In short, if a company is developing a product that may help sell more of MiniMed’s existing or upcoming products, it’s a candidate for a capital infusion.
An example of the strategy can be seen in MiniMed’s $3 million investment in late February in DMCare Inc., which provides on-demand intervention and educational Web-based services to assist diabetes patients and their physicians.
The investment was key for MiniMed because DMCare, based in Colorado Springs, Colo., is developing services based on treatments using a number of MiniMed products.
“We invested in DMCare because they have already developed a business, (rather than being) a dot-com diabetic company that is only a theory,” said Terry Gregg, MiniMed’s president and chief operating officer. “We want to build an (Internet) portal that will help patients better manage their disease.”
DMCare offers automated dosing support services (within physician-set guidelines) for diabetes patients who take insulin injections, as well as a wide range of treatments, educational and online nurse counseling services.
In addition, DMCare is developing an automated dosing support algorithm that can be accessed and utilized exclusively by patients who use MiniMed insulin pumps, and their physicians.
To optimally control their diabetes, insulin-using patients must organize and analyze a tremendous volume of information. By building an Internet site, Gregg said, the company could assist patients with that task, and thereby help them to better control their disease.
The investment is the second, and smaller, of two that MiniMed has made in recent months.
In November, the company agreed to make a $30 million investment in Medical Research Group Inc., which is developing a long-term implantable glucose sensor. MiniMed also exercised its option to acquire the worldwide marketing rights to the company’s glucose sensor for an additional $30 million.
Massive market potential
The two recent investments were just the first of several the company hopes to make over the next year to better position itself to dominate the exploding diabetes marketplace.
According to statistics from the Centers for Disease Control and Prevention in Atlanta, more than 15.7 million Americans, or 5.9 percent of the U.S. population, suffers from diabetes. The agency estimates that 798,000 new cases are diagnosed each year.

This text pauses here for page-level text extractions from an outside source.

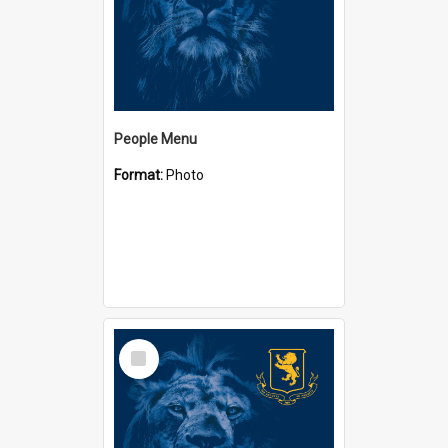
People Menu
Format:
Photo
Select
Item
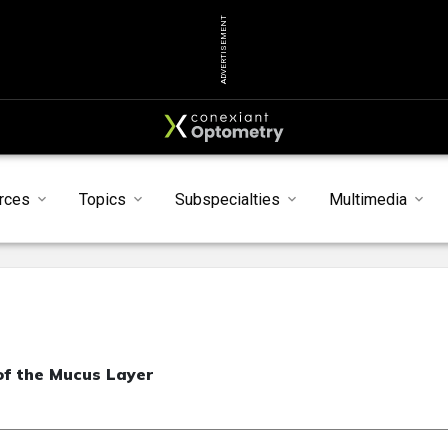
ADVERTISEMENT
rces
Topics
Subspecialties
Multimedia
f the Mucus Layer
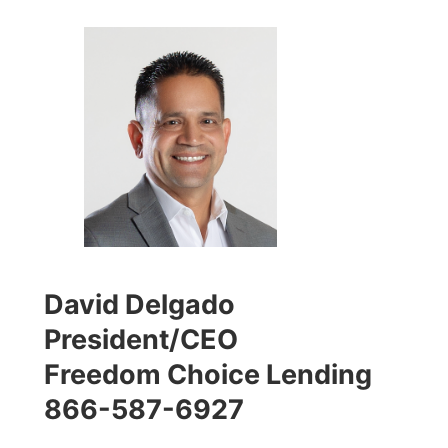
David Delgado
President/CEO
Freedom Choice Lending
866-587-6927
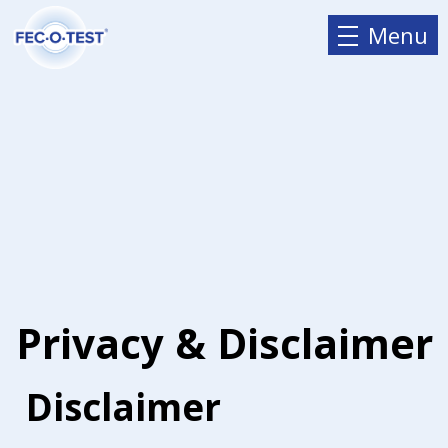
Menu
Privacy & Disclaimer
Disclaimer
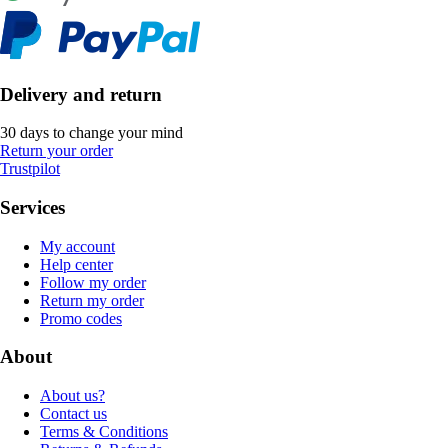
Delivery and return
30 days to change your mind
Return your order
Trustpilot
Services
My account
Help center
Follow my order
Return my order
Promo codes
About
About us?
Contact us
Terms & Conditions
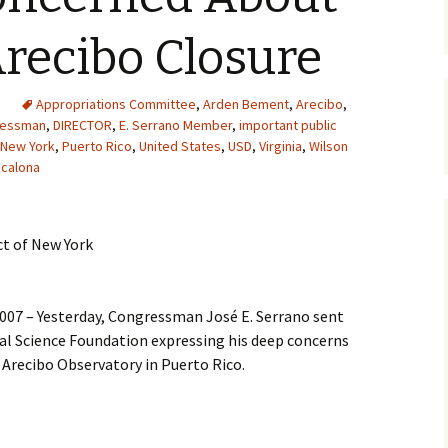
Arecibo Closure
Appropriations Committee
,
Arden Bement
,
Arecibo
,
ressman
,
DIRECTOR
,
E. Serrano Member
,
important public
New York
,
Puerto Rico
,
United States
,
USD
,
Virginia
,
Wilson
calona
ct of New York
007 – Yesterday, Congressman José E. Serrano sent
nal Science Foundation expressing his deep concerns
 Arecibo Observatory in Puerto Rico.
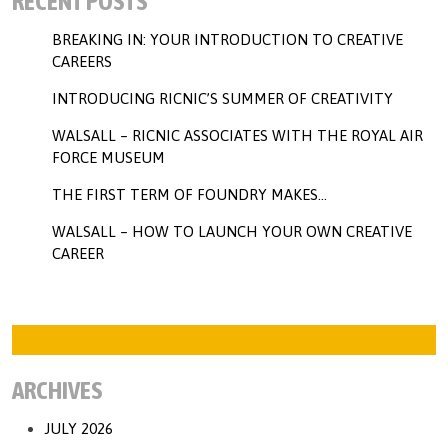
RECENT POSTS
BREAKING IN: YOUR INTRODUCTION TO CREATIVE
CAREERS
INTRODUCING RICNIC’S SUMMER OF CREATIVITY
WALSALL – RICNIC ASSOCIATES WITH THE ROYAL AIR
FORCE MUSEUM
THE FIRST TERM OF FOUNDRY MAKES…
WALSALL – HOW TO LAUNCH YOUR OWN CREATIVE
CAREER
ARCHIVES
JULY 2026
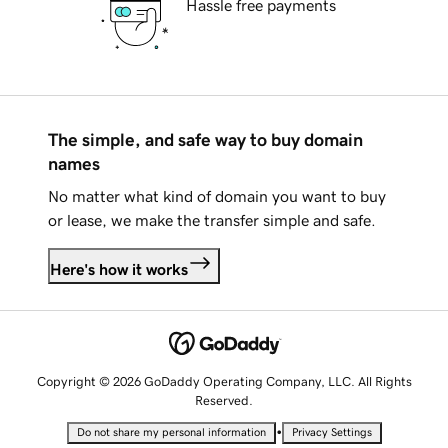
Hassle free payments
The simple, and safe way to buy domain
names
No matter what kind of domain you want to buy
or lease, we make the transfer simple and safe.
Here's how it works
Copyright © 2026 GoDaddy Operating Company, LLC. All Rights
Reserved.
•
Do not share my personal information
Privacy Settings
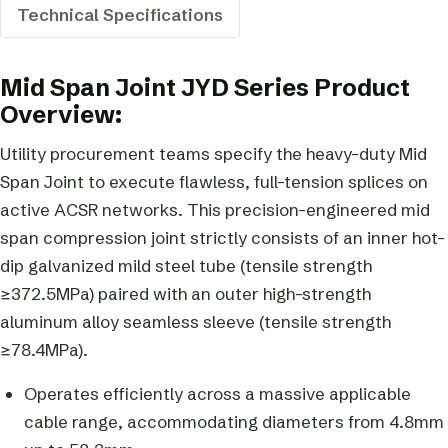
Technical Specifications
Mid Span Joint JYD Series Product
Overview:
Utility procurement teams specify the heavy-duty Mid
Span Joint to execute flawless, full-tension splices on
active ACSR networks. This precision-engineered mid
span compression joint strictly consists of an inner hot-
dip galvanized mild steel tube (tensile strength
≥372.5MPa) paired with an outer high-strength
aluminum alloy seamless sleeve (tensile strength
≥78.4MPa).
Operates efficiently across a massive applicable
cable range, accommodating diameters from 4.8mm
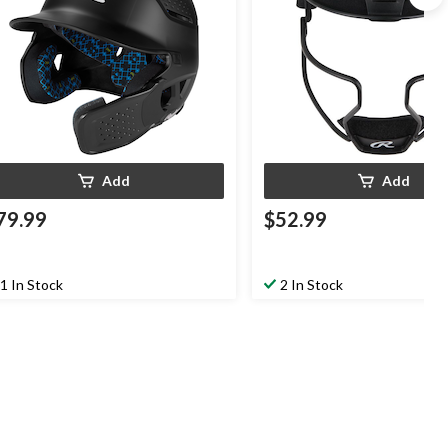
Add
Add
79.99
$52.99
1 In Stock
2 In Stock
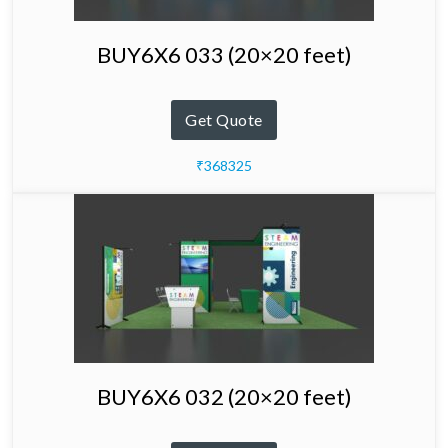
BUY6X6 033 (20×20 feet)
Get Quote
₹368325
BUY6X6 032 (20×20 feet)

Kurt Kruger, an analyst with Banc of America Securities LLC in San Francisco, said the investment in DMCare will allow MiniMed to reach and develop new customers. MiniMed already controls about 85 percent of the U.S. market and 35 percent of the European market for external insulin pumps.
The company expects to introduce a number of new products over the next couple years, including a disposable infusion system for Type 2 diabetes and a prefilled insulin cartridge.
“These deals and new products will allow them to develop their markets even further,” said Kruger. “MiniMed is the hands-down leader and essentially the only company in the market.”
Added Ahmed Enany, executive director of the Southern California Biomedical Counsel: “Every investment that MiniMed makes is all about the management of the disease. We are all assuming that there will be no cure for diabetes. There are researchers currently looking for a cure, which secures MiniMed’s market position for at least the next decade.”
Synergistic approach
Alfred Mann, MiniMed’s executive chairman, said the company has a simple investment strategy.
“We don’t have a set fund (in terms of dollars) for investing,” said Mann. “We make investments in companies that we find to be very synergistic with our business.”
Gregg said that MiniMed typically looks for companies that are about three years away from putting a product on the market.
Medical Research Group, for example, is currently conducting human clinical trials of its glucose sensor. Mann described these trials as another milestone toward implanting an artificial pancreas.
“After a company is brought to our attention, Al and I look at where it might strategically fit within our organization,” Gregg said. “We also look closely at their financing, because we don’t want to be put in the position of being the sole financier of the project. If we are satisfied with what we find, then we make an investment.”
Gregg said that MiniMed is interested in companies that are conducting diabetes research or that have a drug that can’t be administered orally. “In other words, if it has to be injected, we will look at those entities as an opportunity to develop commercially for use with our insulin pump,” he said.